Jungmair„Ich frage mich, ob es gesund ist, zu leben, wo andere sterben“
„Schweigen ist ein Talent in dieser Familie, von Generation zu Generation weitergegeben, es wird hier beherrscht wie nirgendwo sonst. Um dieses Schweigen zu verstehen, brachte ich mir eine Kartografie bei, machte mir Landkarten und Pläne, für Großmutter, Mutter und Vater, um Blicke, Handbewegungen und Körperhaltungen zu deuten.“ Auf diese Kartografie muss die junge Friederike zurückgreifen, als sie aus Berlin ins heimatliche österreichische Dorf zurückkehrt, weil die Großmutter gestorben ist. Obwohl Friederike keine gute Beziehung hatte zu der Frau, die sie als schweigsam und wenig liebevoll in Erinnerung hat, ist sie traurig. Sie findet es schrecklich zuhause: „Nichts ist so trostlos wie ein Winter in diesem Dorf, die schwarzschattigen Umrisse der Bäume geben mir Recht.“ Zu den Eltern und zur Schwester hat sie keinen Bezug, und deren Schweigsamkeit bestätigt sie darin, dass es richtig war fortzugehen. Einzig Tobias ist ihr ein Anker, Tobias, den sie schon geliebt hat, als sie noch zu jung dafür waren und den sie dann ohne ein Wort des Abschieds verlassen hat. Noch trauriger wird Friederike, als sie Briefe findet, versteckt von der Großmutter, die offenbar einen Liebhaber hatte – heimlich. Wer war er? Und warum durfte das niemand wissen?

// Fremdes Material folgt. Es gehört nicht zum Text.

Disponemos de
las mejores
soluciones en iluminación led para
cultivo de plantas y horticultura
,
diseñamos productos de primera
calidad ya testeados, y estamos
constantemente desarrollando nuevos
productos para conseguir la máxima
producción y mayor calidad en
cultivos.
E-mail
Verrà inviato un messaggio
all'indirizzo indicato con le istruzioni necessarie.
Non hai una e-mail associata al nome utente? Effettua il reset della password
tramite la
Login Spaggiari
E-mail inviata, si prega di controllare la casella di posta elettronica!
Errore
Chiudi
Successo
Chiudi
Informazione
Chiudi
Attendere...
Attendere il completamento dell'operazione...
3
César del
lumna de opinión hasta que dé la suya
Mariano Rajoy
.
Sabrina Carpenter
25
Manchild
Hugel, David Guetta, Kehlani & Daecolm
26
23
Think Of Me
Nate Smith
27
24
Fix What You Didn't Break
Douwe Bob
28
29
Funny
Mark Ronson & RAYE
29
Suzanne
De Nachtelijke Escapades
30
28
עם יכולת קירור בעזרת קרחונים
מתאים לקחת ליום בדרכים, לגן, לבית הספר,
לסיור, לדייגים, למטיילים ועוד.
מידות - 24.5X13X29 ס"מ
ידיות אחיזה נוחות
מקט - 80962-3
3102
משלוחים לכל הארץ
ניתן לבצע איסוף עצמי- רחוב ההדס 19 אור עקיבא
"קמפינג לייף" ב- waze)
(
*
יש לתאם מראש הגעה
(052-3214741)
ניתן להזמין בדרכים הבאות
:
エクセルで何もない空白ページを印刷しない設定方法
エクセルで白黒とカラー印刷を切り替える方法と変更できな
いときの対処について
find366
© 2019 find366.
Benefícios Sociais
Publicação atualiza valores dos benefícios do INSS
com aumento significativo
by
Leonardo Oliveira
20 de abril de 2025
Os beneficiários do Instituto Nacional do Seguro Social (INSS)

Die junge österreichische Autorin Marianne Jungmaier, 1985 geboren, hat in ihrem Erstling – dessen Cover ich sehr schön finde – die Melancholie zwischen zwei Buchdeckeln eingefangen. Ihr Roman ist eine Ode an die Traurigkeit, an die Vergänglichkeit, an das ungelebte Leben. Sie hat eine Familie kreiert, die einfach nur existiert – ohne Zusammenhalt. Man liebt sich mit Süßspeisen, Torten und Cremen, nicht mit Worten und Gesten. Protagonistin Friederike kehrt – ein klassisches Romansetting – für ein Begräbnis nachhaus zurück, wo sich nichts verändert hat, und entdeckt das geheime Doppelleben der Großmutter. Das Rätsel ist bald gelöst, die Liebesgeschichte ist simpel und passend und süß. Alles ist schön formuliert und fein austariert, wenn auch vielleicht ein bisschen zu gewollt. Die allzu betonten Wiederholungen waren mir ein wenig zu viel, das Schweigen, die Mehlspeisen, das Trostlose. Vermisst habe ich an diesem Buch irgendeine Art von Entwicklung: Friederike verhält sich exakt wie ihre Familie – und merkt es nicht. Sie lebt ihre Liebe zu Tobias nicht, sie schweigt ihn an, sie schweigt die Eltern an – und hält sich für was Besseres, weil sie flieht. Ein Erkenntnismoment, ein inneres Vorankommen hätte ihr gutgetan, und dem Roman auch, aber einen Konflikthöhepunkt gibt es nicht, auch kein Auflösen der Situation. So bleibt er ein Abbilden, eine Momentaufnahme, ein Stillleben. Aber immerhin ein gut lesbares.

Marianne Jungmaier: Das Tortenprotokoll, Verlag Kremayr & Scheriau 2015, 208 Seiten, 19,90 €.